Institutional, professional, and individual investors typically use ETFs in a variety of different investment strategies.  ETFs allow investors to have razor sharp access to parts of the market in an inexpensive and diversified manner.

It is the structure of ETFs that makes this versatility possible.  Traditional ETFs are passive investments, tracking an index.   However, some alternative ETFs have been developed recently that are active and have different structures.  For the plain-vanilla ETF, the objective is to precisely track its index.  In this way, an investor can know intraday the value of the underlying holdings.  This can give insight into the efficiency of the ETF’s management.  The value of the underlying holdings is called the net asset value (NAV) and the intraday holdings value is referred to as the intraday indicative value (IIV).

ETFs trade throughout the day like stocks, while having other characteristics that are mutual fund-like.  Since the underlying holdings can be exactly determined throughout the day, the basket of underlying holdings can be traded and valued extremely efficiently.  In some cases, trading the basket of securities (the ETF) is much more efficient than actually trading the individual holdings- this makes ETFs, with their low expense ratios, a great bargain.  For instance, trading a diversified basket of commodities may be more efficient than going out into the futures exchange and managing a dozen rolling futures contracts.
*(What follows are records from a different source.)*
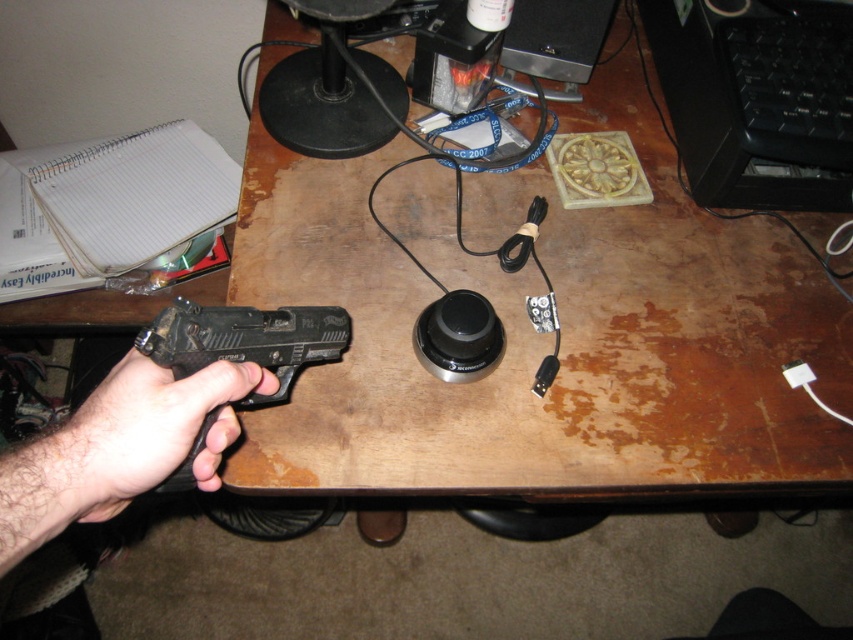 Find the location of `brown wooden desk at center`. brown wooden desk at center is located at coordinates (543, 333).

At what (x,y) coordinates should I click in order to perform the action: click on brown wooden desk at center. Please return your answer as a coordinate pair (x, y). Image resolution: width=853 pixels, height=640 pixels. Looking at the image, I should click on (543, 333).

Where is `brown wooden desk at center`? The width and height of the screenshot is (853, 640). brown wooden desk at center is located at coordinates (543, 333).

Between black matte gun at lower left and black matte handgun at left, which one appears on the right side from the viewer's perspective?

black matte handgun at left is more to the right.

Can you confirm if black matte gun at lower left is wider than black matte handgun at left?

No.

Is point (241, 372) positioned behind point (273, 349)?

No, (241, 372) is in front of (273, 349).

The width and height of the screenshot is (853, 640). In order to click on black matte gun at lower left in this screenshot , I will do `click(155, 426)`.

Is point (315, 372) in front of point (157, 397)?

No, (315, 372) is further to viewer.

Measure the distance between brown wooden desk at center and camera.

brown wooden desk at center is 24.30 inches from camera.

Between point (769, 298) and point (213, 365), which one is positioned behind?

The point (769, 298) is more distant.

Locate an element on the screen. The height and width of the screenshot is (640, 853). brown wooden desk at center is located at coordinates (543, 333). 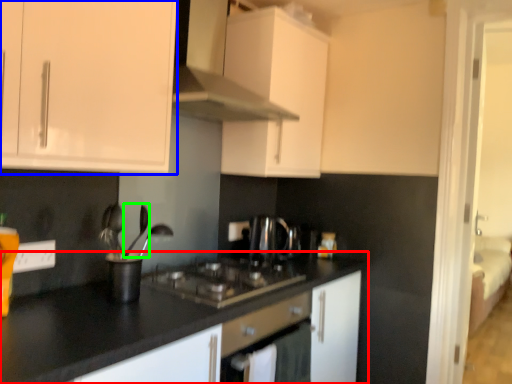 Question: Estimate the real-world distances between objects in this image. Which object is closer to countertop (highlighted by a red box), cabinetry (highlighted by a blue box) or silverware (highlighted by a green box)?

Choices:
 (A) cabinetry
 (B) silverware

Answer: (B) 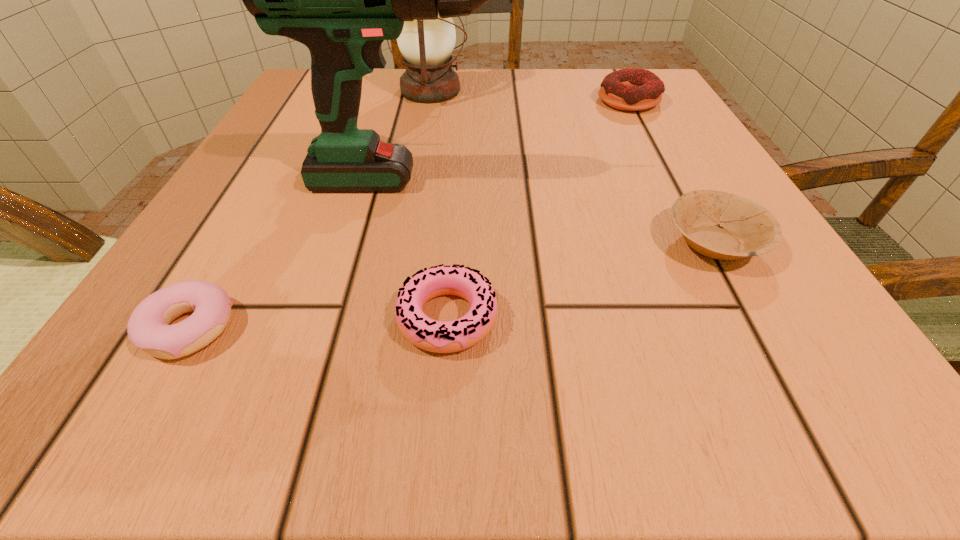 Locate an element on the screen. This screenshot has height=540, width=960. object that is at the far right corner is located at coordinates (629, 89).

What are the coordinates of `vacant space at the near edge of the desktop` in the screenshot? It's located at (696, 415).

Find the location of a particular element. The width and height of the screenshot is (960, 540). free space at the right edge of the desktop is located at coordinates (670, 224).

Find the location of a particular element. vacant region at the far right corner of the desktop is located at coordinates pyautogui.click(x=627, y=119).

In order to click on free space at the near right corner of the desktop in this screenshot , I will do `click(812, 365)`.

At what (x,y) coordinates should I click in order to perform the action: click on free space between the oil lamp and the farthest doughnut. Please return your answer as a coordinate pair (x, y). The height and width of the screenshot is (540, 960). Looking at the image, I should click on (530, 96).

Find the location of a particular element. The height and width of the screenshot is (540, 960). free spot between the fourth shortest object and the bowl is located at coordinates (671, 172).

Find the location of a particular element. free space between the bowl and the oil lamp is located at coordinates (572, 166).

The image size is (960, 540). I want to click on free space between the oil lamp and the fourth shortest object, so click(530, 96).

Find the location of `free point between the second doughnut from right to left and the bowl`. free point between the second doughnut from right to left and the bowl is located at coordinates (581, 280). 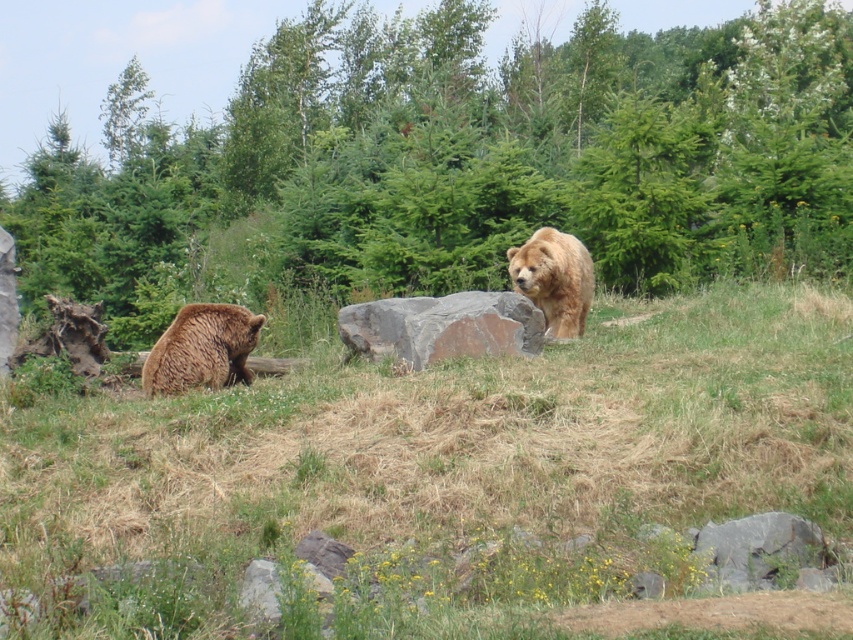 Question: Does brown furry grass at center have a greater width compared to fuzzy brown bear at left?

Choices:
 (A) yes
 (B) no

Answer: (A)

Question: In this image, where is green leafy tree at center located relative to fuzzy brown bear at left?

Choices:
 (A) right
 (B) left

Answer: (A)

Question: Which object appears farthest from the camera in this image?

Choices:
 (A) fuzzy brown bear at left
 (B) brown furry grass at center
 (C) green leafy tree at center
 (D) gray rough rock at center

Answer: (C)

Question: Which of the following is the closest to the observer?

Choices:
 (A) fuzzy brown bear at left
 (B) gray rough rock at center
 (C) brown furry grass at center
 (D) golden fur bear at center

Answer: (C)

Question: Which of the following is the closest to the observer?

Choices:
 (A) pyautogui.click(x=250, y=152)
 (B) pyautogui.click(x=456, y=400)
 (C) pyautogui.click(x=186, y=353)
 (D) pyautogui.click(x=352, y=320)

Answer: (B)

Question: Is green leafy tree at center in front of fuzzy brown bear at left?

Choices:
 (A) no
 (B) yes

Answer: (A)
Since ETFs trade throughout the day and track a market index, there is a built-in arbitrage feature in the structure of ETFs.  Unlike the open-ended mutual fund structure where investors can buy and sell at the NAV, ETFs trade at market prices.   This is similar to a closed-end fund where the fund can sometimes trade at a premium or discount to the NAV or the underlying securities’ value.
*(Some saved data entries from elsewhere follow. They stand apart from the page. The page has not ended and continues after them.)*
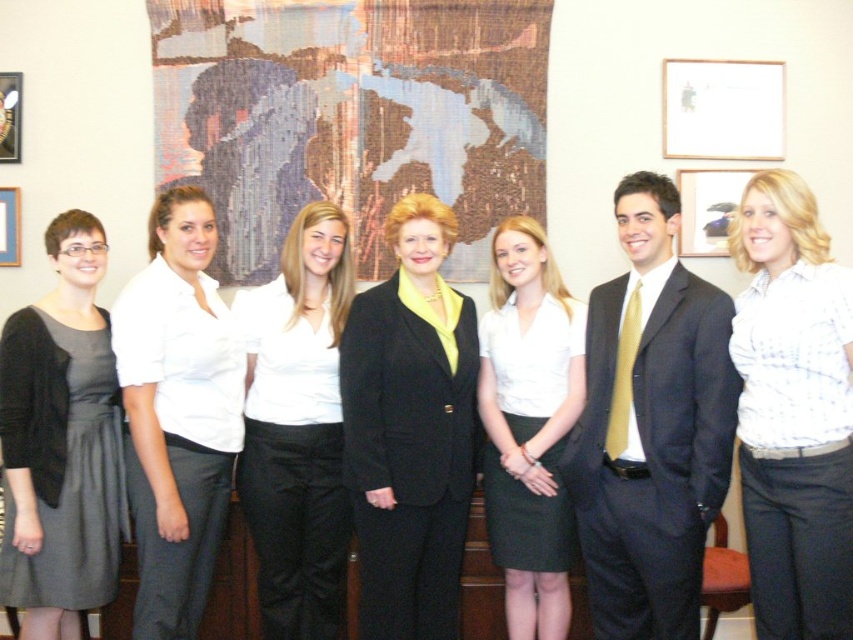 Does gray matte dress at left appear on the right side of wooden picture frame at upper right?

Incorrect, gray matte dress at left is not on the right side of wooden picture frame at upper right.

Who is more forward, (65, 483) or (732, 189)?

Point (65, 483) is more forward.

The image size is (853, 640). What are the coordinates of `gray matte dress at left` in the screenshot? It's located at click(x=62, y=461).

Is matte black suit at center positioned at the back of white paper at upper right?

No, it is in front of white paper at upper right.

Image resolution: width=853 pixels, height=640 pixels. Find the location of `matte black suit at center`. matte black suit at center is located at coordinates (651, 426).

Can you confirm if wooden picture frame at upper right is taller than brushed metal picture frame at upper left?

No, wooden picture frame at upper right is not taller than brushed metal picture frame at upper left.

Between wooden picture frame at upper right and brushed metal picture frame at upper left, which one appears on the right side from the viewer's perspective?

wooden picture frame at upper right is more to the right.

Who is more forward, [711,241] or [19,145]?

Point [19,145]

Find the location of `wooden picture frame at upper right`. wooden picture frame at upper right is located at coordinates (708, 209). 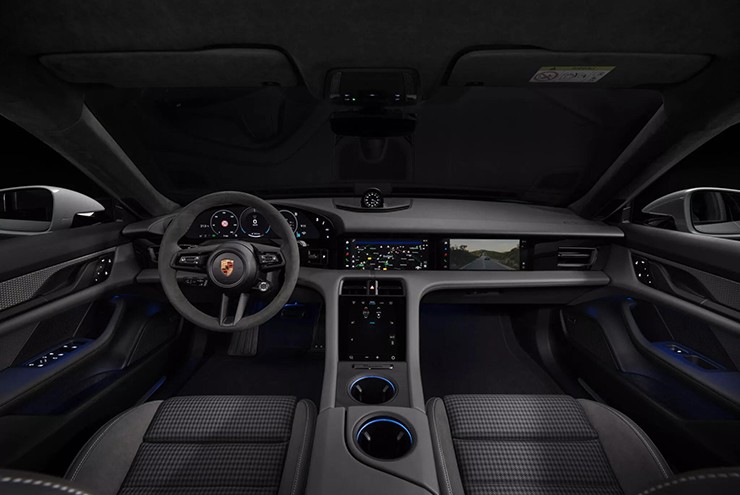 Image resolution: width=740 pixels, height=495 pixels. Identify the location of left door. (58, 383). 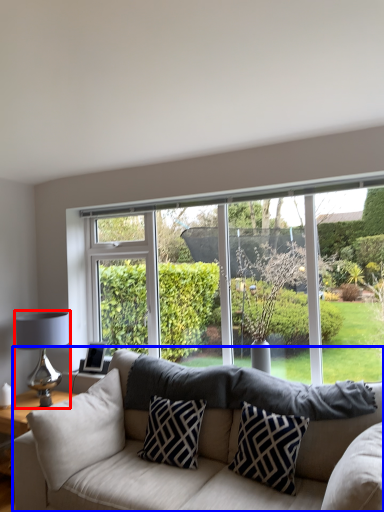 Question: Which of the following is the farthest to the observer, table lamp (highlighted by a red box) or studio couch (highlighted by a blue box)?

Choices:
 (A) table lamp
 (B) studio couch

Answer: (A) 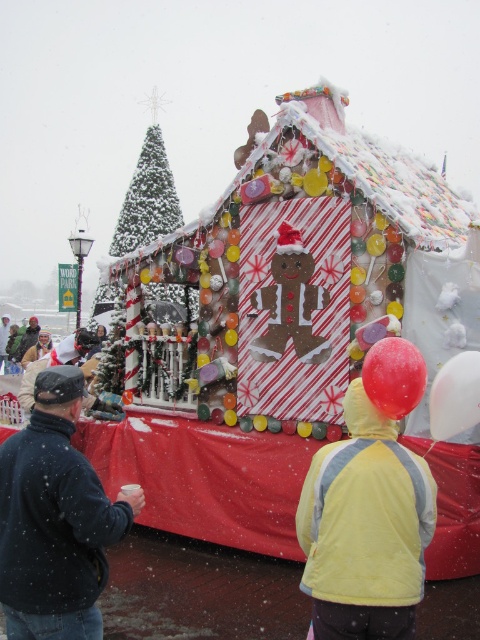 Can you confirm if black fleece jacket at lower left is positioned below yellow fleece jacket at center?

Indeed, black fleece jacket at lower left is positioned under yellow fleece jacket at center.

The width and height of the screenshot is (480, 640). What do you see at coordinates (55, 518) in the screenshot?
I see `black fleece jacket at lower left` at bounding box center [55, 518].

Does point (12, 531) come farther from viewer compared to point (320, 472)?

No, it is in front of (320, 472).

What are the coordinates of `black fleece jacket at lower left` in the screenshot? It's located at click(55, 518). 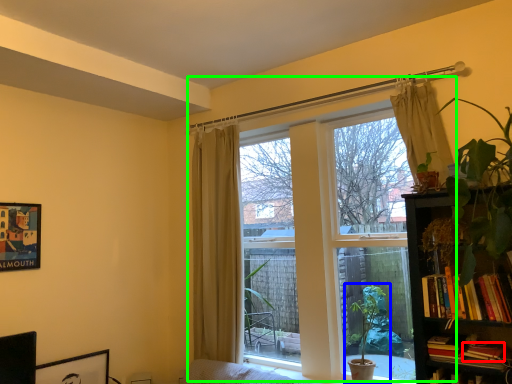 Question: Based on their relative distances, which object is nearer to book (highlighted by a red box)? Choose from houseplant (highlighted by a blue box) and window (highlighted by a green box).

Choices:
 (A) houseplant
 (B) window

Answer: (A)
The built-in arbitrage feature of ETFs allows market makers, called authorized participants, to buy the basket of underlying ETF holdings on the open market and exchange those shares for ETF shares, profiting from the premium in the ETF market.  In the same way, when ETF shares are trading at a discount to the underlying holdings, market makers can come in, receive the basket of the ETF’s underlying holdings, and pay the discounted price by giving the ETF firm the price that is represented in the ETF market.  These transactions between the market makers and the ETF issuer are done in-kind, meaning that the transactions are done through the exchange of shares and not cash- causing tax consequences to be minimized, which keeps the transactions costs efficient.  Low basis shares are transferred out and high basis shares are transferred in.